Vitak shared tips with Maryland Today for balancing freedom and safety, monitoring screen time and where children’s data is most at risk:

Make team-based tech decisions.
It’s easy to adopt an authoritarian parenting style when it comes to technology use, said Vitak, but that can result in kids focusing on workarounds. Parents should be curious and have conversations with their kids about what they want to access and why, examining potential benefits and risks, and if there are options other than a hard “no.” “Especially as kids get older, it’s important that they feel like they are part of the decision-making process,” she said.

Test-drive new apps together.
Vitak suggested sitting with your kids the first few times they navigate a new app or game, particularly ones with chat or media-sharing features. Kids should know that some things should never be disclosed online, said Vitak, like real names, ages or addresses.

Educate yourself.
The Children’s Online Privacy Protection Act was created to regulate data sharing and content for platforms geared specifically to children, but the legislation, last updated in 2013, is not up to the demands of 2024. “It’s the reason websites like Instagram have you check a box saying you are over 13, but there is no true authentication,” she said.

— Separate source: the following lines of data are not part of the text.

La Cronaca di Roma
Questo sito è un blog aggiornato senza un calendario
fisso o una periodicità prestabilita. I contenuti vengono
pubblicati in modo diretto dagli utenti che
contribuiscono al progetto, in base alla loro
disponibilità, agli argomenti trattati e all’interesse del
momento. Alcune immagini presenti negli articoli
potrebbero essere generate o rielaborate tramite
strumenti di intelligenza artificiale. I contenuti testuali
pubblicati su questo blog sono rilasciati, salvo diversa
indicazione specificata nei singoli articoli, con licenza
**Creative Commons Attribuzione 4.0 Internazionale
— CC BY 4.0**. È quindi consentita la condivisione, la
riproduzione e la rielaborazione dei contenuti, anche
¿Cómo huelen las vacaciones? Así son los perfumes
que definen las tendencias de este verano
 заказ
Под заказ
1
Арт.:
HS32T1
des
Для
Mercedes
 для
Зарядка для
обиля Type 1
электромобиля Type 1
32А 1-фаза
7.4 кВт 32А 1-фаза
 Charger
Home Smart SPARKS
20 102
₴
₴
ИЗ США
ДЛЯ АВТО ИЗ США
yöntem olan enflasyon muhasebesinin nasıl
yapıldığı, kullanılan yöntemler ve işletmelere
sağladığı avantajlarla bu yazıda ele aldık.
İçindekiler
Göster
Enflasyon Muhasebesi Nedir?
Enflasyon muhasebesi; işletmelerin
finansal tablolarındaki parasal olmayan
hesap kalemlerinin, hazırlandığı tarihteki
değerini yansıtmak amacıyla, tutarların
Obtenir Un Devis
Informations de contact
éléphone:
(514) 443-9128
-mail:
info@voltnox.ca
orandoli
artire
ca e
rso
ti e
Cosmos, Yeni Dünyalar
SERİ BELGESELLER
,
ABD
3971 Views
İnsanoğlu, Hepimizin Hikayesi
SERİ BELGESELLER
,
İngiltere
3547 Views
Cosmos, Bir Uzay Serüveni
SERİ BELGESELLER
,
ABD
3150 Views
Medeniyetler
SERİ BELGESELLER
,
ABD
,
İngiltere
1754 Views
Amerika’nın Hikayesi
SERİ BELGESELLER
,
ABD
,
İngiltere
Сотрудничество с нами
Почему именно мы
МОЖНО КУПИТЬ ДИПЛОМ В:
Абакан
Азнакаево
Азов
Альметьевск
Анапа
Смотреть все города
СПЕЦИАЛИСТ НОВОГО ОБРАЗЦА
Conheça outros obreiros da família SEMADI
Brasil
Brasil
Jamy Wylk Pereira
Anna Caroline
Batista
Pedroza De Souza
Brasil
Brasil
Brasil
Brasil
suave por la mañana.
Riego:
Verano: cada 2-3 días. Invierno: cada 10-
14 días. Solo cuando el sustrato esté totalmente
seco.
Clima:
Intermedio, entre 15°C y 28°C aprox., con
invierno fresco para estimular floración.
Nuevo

Games, websites and social media not geared to kids—but often used them, like Fortnite and TikTok—are not necessarily restricting how data is collected or used. Vitak recommends tapping websites like Common Sense Media and checking the privacy settings on apps, which may be unnecessarily sharing locations, contacts and activity or even accessing device microphones.

Don’t (necessarily) sweat over screen time limits.
Vitak stressed that there is a difference between screen time where a kid is drawing or accessing educational games versus YouTube or social media. “Even in a post-pandemic world, everyone is beating themselves up about how much their kids are on devices. But I think it’s more important to focus on the quality rather than the quantity.”

Recognize that online and offline are not distinct spaces.
The abstraction of the virtual world is especially powerful for kids, said Vitak; they often don’t grasp that a real person is behind that avatar or screenname. “Parents are often worried about online harassment, and so I stress to parents the importance of explaining to their kids that they need to understand that what they say or share on a screen is the same as if in-person.”

*This happened to the author in 2015.